We should not be surprised that we get complaints from new users. English.SE does a poor job of warning the first-timer up front what the expectations are for question quality. Indeed, the site sets a trap for the first-timer! The first-timer, lacking adequate guidance, is more or less guaranteed to ask a question which attracts a lot of criticism. And next thing you know, there’s another complaint in meta.
People generally want to do the right thing. When people are not doing the right thing or not doing it in the right way, that is usually the fault of management, as W. Edwards Deming would say. Management should engineer the system so that it is easy to do the right thing and hard to do it wrong. In other words, an ounce of prevention is still worth a pound of cure.
Defining question quality is not where the problem lies. Question quality has been well defined, especially as it applies to simple, basic questions:
Questions should be “interesting, unique, and thought-provoking”.
—Shog9, StackExchange staff
OP must put “effort and research into the question”.
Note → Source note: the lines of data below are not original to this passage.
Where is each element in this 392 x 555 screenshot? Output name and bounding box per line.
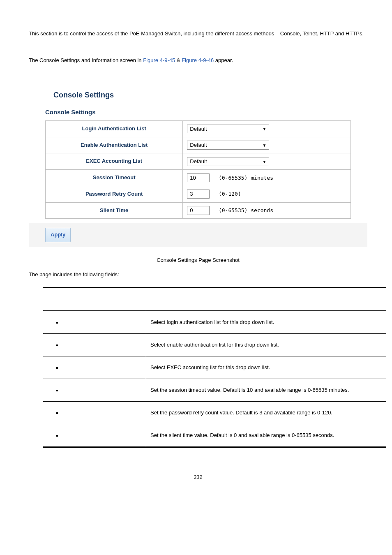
field-row: Set the session timeout value. Default i…: [43, 379, 386, 402]
apply-button[interactable]: Apply: [45, 228, 71, 242]
field-row: Select login authentication list for thi…: [43, 311, 386, 334]
intro2-amp: &: [175, 57, 182, 63]
row-password-retry: Password Retry Count 3 (0-120): [46, 186, 351, 202]
bullet-icon: [56, 345, 58, 346]
intro-paragraph-1: This section is to control the access of…: [29, 29, 367, 39]
label-session-timeout: Session Timeout: [46, 170, 183, 186]
field-desc: Set the silent time value. Default is 0 …: [146, 424, 387, 447]
silent-time-unit: (0-65535) seconds: [219, 207, 273, 213]
row-session-timeout: Session Timeout 10 (0-65535) minutes: [46, 170, 351, 186]
silent-time-input[interactable]: 0: [187, 206, 210, 215]
bullet-icon: [56, 412, 58, 414]
chevron-down-icon: ▼: [262, 127, 266, 132]
bullet-icon: [56, 435, 58, 437]
label-silent-time: Silent Time: [46, 202, 183, 219]
label-enable-auth: Enable Authentication List: [46, 137, 183, 153]
figure-label: Console Settings Page Screenshot: [29, 255, 367, 266]
page-includes-text: The page includes the following fields:: [29, 270, 367, 280]
bullet-icon: [56, 322, 58, 324]
session-timeout-unit: (0-65535) minutes: [219, 175, 273, 181]
exec-acct-value: Default: [190, 158, 207, 164]
chevron-down-icon: ▼: [262, 159, 266, 164]
login-auth-value: Default: [190, 126, 207, 132]
screenshot-title: Console Settings: [45, 82, 351, 106]
password-retry-unit: (0-120): [219, 191, 241, 197]
fields-table: Select login authentication list for thi…: [43, 287, 386, 448]
session-timeout-input[interactable]: 10: [187, 173, 210, 183]
figure-link-1[interactable]: Figure 4-9-45: [143, 57, 175, 63]
bullet-icon: [56, 390, 58, 391]
field-desc: Select login authentication list for thi…: [146, 311, 387, 334]
page-number: 232: [29, 472, 367, 483]
console-settings-screenshot: Console Settings Console Settings Login …: [29, 78, 367, 247]
chevron-down-icon: ▼: [262, 143, 266, 148]
screenshot-subtitle: Console Settings: [45, 106, 351, 121]
password-retry-input[interactable]: 3: [187, 190, 210, 199]
intro-paragraph-2: The Console Settings and Information scr…: [29, 56, 367, 66]
bullet-icon: [56, 367, 58, 369]
intro2-post: appear.: [214, 57, 233, 63]
fields-header-row: [43, 288, 386, 311]
login-auth-dropdown[interactable]: Default ▼: [187, 125, 269, 134]
intro2-pre: The Console Settings and Information scr…: [29, 57, 143, 63]
field-desc: Select EXEC accounting list for this dro…: [146, 356, 387, 379]
label-exec-acct: EXEC Accounting List: [46, 153, 183, 170]
field-row: Set the silent time value. Default is 0 …: [43, 424, 386, 447]
field-desc: Set the session timeout value. Default i…: [146, 379, 387, 402]
label-login-auth: Login Authentication List: [46, 121, 183, 137]
label-password-retry: Password Retry Count: [46, 186, 183, 202]
row-login-auth: Login Authentication List Default ▼: [46, 121, 351, 137]
field-row: Select EXEC accounting list for this dro…: [43, 356, 386, 379]
exec-acct-dropdown[interactable]: Default ▼: [187, 157, 269, 166]
enable-auth-value: Default: [190, 142, 207, 148]
row-silent-time: Silent Time 0 (0-65535) seconds: [46, 202, 351, 219]
field-row: Set the password retry count value. Defa…: [43, 402, 386, 424]
console-settings-table: Login Authentication List Default ▼ Enab…: [45, 120, 351, 219]
row-exec-acct: EXEC Accounting List Default ▼: [46, 153, 351, 170]
figure-link-2[interactable]: Figure 4-9-46: [182, 57, 214, 63]
enable-auth-dropdown[interactable]: Default ▼: [187, 141, 269, 150]
field-desc: Set the password retry count value. Defa…: [146, 402, 387, 424]
field-desc: Select enable authentication list for th…: [146, 334, 387, 356]
field-row: Select enable authentication list for th…: [43, 334, 386, 356]
row-enable-auth: Enable Authentication List Default ▼: [46, 137, 351, 153]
—Robert Cartaino, StackExchange staff
OP can “ask simple questions as long as they are thoughtful, intriguing questions posed as you would ask them of an expert. Overly simple questions without research or forethought should be closed. … There’s no lowering of the bar for a so-called learners’ status”.
—Robert Cartaino, StackExchange staff
“[A]ll questions are ultimately in service of the people answering them. That is the audience you need to satisfy if you want to have any hope of creating and sustaining a community of peers learning from each other. … There’s nothing useful any expert can learn from ultra-basic questions. Allow your Q&A community to fill itself with enough ‘General Reference’ type questions and you’ll soon find no experts there at all.”
—Jeff Atwood, StackExchange co-founder
But when you click New Question
, you get only five words of guidance on question quality:
Provide details. Share your research.
This is where the problem lies. The guidance for first-timers is not only inadequate – it’s also buried in a right sidebar, which guarantees that many first-timers will overlook it.